__Work to be completed__.
Wherever the string "heart" shows up in the records below, return that line.

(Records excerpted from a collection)
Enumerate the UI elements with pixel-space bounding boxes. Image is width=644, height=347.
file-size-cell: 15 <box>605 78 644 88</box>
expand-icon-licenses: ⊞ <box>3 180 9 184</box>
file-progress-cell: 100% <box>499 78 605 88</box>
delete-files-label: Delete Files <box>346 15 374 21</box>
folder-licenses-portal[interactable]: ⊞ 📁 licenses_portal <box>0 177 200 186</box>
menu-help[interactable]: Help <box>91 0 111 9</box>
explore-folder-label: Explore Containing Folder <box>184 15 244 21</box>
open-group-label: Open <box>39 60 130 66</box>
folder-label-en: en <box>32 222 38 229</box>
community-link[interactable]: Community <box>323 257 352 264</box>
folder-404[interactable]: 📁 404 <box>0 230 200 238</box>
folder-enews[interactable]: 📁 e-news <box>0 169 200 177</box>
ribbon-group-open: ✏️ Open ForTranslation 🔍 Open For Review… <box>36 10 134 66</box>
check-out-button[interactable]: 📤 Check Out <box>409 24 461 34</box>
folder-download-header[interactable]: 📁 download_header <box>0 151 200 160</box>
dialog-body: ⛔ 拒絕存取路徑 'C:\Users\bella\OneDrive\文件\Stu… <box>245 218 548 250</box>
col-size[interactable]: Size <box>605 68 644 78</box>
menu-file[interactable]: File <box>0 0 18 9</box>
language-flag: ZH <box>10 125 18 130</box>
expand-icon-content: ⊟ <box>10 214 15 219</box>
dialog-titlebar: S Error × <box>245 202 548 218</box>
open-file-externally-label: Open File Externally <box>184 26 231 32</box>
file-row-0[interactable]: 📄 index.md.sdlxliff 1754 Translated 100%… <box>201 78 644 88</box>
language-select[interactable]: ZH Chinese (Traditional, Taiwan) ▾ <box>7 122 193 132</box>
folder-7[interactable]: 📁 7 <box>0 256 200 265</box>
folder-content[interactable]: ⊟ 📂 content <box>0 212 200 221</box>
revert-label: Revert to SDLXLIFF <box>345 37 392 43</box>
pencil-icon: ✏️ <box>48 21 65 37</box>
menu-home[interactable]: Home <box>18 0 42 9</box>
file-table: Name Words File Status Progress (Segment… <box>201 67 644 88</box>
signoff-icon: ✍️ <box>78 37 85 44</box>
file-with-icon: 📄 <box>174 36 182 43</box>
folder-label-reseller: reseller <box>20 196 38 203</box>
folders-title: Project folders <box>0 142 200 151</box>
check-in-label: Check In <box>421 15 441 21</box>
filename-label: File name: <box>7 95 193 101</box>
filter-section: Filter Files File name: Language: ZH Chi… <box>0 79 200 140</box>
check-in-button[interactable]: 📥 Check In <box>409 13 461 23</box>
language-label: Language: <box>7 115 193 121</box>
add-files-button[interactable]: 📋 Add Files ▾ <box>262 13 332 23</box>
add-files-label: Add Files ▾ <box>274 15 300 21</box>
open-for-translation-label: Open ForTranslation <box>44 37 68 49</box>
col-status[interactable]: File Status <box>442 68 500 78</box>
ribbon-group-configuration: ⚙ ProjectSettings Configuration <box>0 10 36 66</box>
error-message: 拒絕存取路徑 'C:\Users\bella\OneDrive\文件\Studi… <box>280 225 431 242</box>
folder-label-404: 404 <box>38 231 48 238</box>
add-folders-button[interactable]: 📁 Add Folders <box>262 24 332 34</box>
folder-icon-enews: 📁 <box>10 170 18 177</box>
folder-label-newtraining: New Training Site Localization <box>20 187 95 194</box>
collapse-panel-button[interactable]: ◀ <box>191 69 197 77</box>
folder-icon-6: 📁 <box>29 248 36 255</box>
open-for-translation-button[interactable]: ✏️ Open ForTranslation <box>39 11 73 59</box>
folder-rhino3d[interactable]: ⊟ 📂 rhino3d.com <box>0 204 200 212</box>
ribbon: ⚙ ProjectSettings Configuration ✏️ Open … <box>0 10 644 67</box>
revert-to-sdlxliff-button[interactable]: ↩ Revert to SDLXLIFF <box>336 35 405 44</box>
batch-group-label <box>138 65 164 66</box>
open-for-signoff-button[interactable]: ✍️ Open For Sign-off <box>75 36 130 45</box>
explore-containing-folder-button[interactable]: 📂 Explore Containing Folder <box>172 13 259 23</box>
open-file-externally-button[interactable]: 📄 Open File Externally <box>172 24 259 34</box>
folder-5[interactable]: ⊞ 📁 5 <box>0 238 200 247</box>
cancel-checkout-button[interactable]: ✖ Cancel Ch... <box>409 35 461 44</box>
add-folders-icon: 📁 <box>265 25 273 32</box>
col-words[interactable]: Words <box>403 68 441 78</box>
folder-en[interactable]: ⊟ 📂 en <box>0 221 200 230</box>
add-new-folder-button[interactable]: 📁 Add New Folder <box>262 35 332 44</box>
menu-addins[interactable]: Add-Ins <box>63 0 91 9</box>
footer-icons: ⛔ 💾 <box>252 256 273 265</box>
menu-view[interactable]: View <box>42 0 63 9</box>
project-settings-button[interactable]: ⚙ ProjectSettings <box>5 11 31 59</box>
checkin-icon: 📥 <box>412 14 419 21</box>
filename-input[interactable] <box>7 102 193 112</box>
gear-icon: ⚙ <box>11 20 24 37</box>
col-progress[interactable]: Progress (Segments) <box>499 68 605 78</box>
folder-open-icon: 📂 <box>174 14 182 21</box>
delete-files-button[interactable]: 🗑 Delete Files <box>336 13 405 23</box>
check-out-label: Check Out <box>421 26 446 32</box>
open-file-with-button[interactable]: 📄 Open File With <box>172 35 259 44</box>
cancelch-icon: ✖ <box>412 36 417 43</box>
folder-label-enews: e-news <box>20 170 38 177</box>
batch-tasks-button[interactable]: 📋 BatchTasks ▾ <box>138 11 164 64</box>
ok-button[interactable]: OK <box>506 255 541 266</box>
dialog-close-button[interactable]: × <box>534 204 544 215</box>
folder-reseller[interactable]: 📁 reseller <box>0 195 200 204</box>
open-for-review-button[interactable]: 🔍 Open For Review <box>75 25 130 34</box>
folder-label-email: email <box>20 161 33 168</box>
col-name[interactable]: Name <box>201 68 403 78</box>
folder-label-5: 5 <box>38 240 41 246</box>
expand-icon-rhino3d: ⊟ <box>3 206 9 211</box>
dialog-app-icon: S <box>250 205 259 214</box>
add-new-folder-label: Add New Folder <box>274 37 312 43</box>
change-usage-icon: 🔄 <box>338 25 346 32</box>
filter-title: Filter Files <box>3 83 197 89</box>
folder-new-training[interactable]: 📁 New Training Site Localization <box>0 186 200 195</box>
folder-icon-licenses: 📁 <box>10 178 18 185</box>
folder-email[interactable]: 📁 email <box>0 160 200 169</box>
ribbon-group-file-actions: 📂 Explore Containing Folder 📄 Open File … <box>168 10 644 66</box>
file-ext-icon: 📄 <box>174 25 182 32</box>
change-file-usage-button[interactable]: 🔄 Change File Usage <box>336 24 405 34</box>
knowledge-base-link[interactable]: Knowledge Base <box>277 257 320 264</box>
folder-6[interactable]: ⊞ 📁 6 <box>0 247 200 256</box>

* * *

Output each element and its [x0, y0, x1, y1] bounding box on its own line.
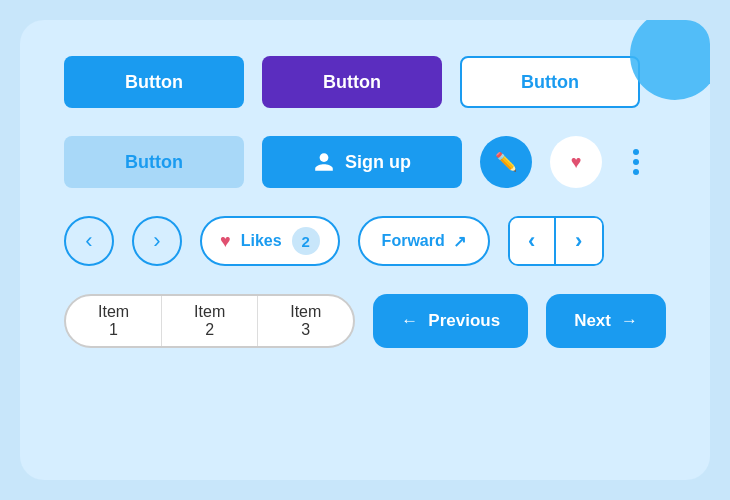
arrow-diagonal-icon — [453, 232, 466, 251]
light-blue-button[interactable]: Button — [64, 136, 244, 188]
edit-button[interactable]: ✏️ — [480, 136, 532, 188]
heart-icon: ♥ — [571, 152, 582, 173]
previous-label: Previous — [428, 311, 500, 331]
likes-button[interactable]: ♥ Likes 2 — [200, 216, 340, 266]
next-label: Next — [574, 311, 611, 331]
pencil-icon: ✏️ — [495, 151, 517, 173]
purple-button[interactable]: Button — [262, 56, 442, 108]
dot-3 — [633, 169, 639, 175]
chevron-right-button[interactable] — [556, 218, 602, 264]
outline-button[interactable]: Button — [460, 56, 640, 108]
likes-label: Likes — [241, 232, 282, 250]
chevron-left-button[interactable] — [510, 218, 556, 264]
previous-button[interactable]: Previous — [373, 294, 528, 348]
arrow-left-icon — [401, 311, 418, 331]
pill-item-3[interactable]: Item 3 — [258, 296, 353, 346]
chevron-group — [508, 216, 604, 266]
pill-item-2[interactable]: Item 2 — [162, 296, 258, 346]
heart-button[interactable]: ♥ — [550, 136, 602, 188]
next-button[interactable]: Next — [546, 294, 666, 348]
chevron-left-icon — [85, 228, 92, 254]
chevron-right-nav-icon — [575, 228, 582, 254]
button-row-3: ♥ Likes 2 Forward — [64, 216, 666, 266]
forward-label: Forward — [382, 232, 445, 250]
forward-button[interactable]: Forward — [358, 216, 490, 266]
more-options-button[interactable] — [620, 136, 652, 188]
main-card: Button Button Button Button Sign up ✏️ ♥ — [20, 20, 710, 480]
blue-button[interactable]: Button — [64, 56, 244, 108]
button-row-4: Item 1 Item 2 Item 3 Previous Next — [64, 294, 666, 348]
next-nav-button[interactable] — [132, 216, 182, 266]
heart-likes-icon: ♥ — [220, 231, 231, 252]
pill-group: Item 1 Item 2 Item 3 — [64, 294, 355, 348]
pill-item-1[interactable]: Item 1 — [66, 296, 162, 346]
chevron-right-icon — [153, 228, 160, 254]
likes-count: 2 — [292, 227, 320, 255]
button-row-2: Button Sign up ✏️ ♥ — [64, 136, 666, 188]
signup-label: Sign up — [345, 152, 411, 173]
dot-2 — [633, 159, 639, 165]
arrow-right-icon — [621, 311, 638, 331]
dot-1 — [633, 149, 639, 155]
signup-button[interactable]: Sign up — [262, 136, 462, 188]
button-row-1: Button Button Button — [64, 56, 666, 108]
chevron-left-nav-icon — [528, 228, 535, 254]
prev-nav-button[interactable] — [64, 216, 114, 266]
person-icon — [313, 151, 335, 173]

==

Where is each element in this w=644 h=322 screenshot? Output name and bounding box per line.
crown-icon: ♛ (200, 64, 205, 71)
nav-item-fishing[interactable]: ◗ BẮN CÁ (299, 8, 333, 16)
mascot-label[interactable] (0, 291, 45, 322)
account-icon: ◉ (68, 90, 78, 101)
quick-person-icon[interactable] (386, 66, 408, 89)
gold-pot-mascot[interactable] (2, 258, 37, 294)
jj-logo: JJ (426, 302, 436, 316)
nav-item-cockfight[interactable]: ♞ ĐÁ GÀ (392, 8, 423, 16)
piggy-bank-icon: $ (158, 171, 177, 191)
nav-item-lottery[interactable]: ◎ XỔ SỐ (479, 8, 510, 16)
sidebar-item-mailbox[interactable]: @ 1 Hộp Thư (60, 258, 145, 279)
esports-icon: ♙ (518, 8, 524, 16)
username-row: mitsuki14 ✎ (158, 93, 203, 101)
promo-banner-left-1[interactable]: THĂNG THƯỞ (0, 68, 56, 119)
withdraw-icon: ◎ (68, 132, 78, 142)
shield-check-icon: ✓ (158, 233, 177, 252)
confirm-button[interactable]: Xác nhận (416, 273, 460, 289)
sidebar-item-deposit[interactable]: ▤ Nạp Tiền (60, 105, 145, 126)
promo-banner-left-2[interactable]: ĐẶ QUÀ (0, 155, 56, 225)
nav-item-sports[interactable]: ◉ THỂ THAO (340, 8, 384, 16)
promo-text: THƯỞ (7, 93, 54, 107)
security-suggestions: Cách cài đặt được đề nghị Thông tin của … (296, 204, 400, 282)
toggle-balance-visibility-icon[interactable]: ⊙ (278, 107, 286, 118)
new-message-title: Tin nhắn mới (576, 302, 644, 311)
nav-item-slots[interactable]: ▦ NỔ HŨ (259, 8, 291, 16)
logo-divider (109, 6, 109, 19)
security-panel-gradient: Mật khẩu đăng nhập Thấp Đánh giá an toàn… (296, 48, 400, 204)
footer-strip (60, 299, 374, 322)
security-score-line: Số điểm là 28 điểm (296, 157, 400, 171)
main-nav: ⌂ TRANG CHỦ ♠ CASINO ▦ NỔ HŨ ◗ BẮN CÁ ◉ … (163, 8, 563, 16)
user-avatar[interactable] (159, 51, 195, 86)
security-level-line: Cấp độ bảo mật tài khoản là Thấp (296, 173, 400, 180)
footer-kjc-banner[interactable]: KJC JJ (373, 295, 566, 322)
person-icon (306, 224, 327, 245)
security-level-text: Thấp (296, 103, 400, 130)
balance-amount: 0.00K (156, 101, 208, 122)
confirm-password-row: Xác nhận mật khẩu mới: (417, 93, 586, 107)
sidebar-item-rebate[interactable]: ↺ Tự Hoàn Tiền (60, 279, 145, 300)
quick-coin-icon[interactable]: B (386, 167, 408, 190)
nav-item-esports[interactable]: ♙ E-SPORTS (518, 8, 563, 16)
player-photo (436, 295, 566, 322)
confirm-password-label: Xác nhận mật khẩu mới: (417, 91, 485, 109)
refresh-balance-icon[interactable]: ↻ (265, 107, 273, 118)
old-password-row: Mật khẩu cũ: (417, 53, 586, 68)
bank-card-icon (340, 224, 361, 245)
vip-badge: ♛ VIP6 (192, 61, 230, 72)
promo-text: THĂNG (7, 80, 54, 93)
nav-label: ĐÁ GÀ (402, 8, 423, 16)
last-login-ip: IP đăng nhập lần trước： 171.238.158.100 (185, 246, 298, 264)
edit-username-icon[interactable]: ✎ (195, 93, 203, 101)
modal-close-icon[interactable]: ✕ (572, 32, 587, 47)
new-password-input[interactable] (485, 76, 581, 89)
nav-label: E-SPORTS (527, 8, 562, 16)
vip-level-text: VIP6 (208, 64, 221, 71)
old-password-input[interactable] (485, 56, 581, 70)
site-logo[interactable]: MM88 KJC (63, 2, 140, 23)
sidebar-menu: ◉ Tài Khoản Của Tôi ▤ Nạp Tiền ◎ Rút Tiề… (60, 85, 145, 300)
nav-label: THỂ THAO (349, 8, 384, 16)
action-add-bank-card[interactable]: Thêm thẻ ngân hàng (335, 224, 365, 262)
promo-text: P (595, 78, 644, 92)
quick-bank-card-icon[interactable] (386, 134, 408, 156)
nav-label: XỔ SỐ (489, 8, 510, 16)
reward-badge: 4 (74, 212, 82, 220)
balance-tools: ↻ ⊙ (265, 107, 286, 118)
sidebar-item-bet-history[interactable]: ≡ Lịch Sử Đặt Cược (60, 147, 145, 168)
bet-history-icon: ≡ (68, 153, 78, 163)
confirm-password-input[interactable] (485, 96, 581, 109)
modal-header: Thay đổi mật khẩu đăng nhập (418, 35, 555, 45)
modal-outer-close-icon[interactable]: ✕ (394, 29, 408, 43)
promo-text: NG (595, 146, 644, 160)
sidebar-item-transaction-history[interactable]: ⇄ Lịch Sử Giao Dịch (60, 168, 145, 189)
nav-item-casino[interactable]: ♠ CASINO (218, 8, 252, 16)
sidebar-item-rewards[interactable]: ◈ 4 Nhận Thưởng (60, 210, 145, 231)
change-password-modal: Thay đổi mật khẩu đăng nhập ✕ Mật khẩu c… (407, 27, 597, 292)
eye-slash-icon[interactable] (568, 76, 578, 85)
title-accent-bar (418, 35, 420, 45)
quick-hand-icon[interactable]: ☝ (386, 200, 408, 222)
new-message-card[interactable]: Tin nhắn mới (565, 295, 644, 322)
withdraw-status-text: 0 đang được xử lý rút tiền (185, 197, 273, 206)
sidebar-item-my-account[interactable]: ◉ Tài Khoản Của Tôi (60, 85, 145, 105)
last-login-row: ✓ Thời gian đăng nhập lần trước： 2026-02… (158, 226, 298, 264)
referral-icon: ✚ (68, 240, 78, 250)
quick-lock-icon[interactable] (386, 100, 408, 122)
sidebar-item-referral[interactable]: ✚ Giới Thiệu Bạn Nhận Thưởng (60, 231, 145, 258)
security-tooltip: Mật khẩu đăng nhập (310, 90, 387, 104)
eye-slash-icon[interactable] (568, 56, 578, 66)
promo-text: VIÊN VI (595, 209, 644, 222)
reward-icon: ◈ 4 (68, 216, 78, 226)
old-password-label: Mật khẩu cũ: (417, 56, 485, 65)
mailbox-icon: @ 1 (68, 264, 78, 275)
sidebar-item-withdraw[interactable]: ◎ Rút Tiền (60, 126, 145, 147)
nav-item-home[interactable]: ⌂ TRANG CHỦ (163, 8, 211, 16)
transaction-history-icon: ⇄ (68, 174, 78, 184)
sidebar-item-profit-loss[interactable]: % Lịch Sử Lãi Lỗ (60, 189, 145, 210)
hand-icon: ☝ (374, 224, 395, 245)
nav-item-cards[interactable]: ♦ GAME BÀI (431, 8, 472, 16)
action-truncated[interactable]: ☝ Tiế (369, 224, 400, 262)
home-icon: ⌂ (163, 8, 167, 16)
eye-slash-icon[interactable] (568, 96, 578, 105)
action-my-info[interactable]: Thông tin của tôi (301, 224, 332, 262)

__Your response__.
heart-icon: ♥ — [571, 152, 582, 173]
heart-button[interactable]: ♥ — [550, 136, 602, 188]
heart-likes-icon: ♥ — [220, 231, 231, 252]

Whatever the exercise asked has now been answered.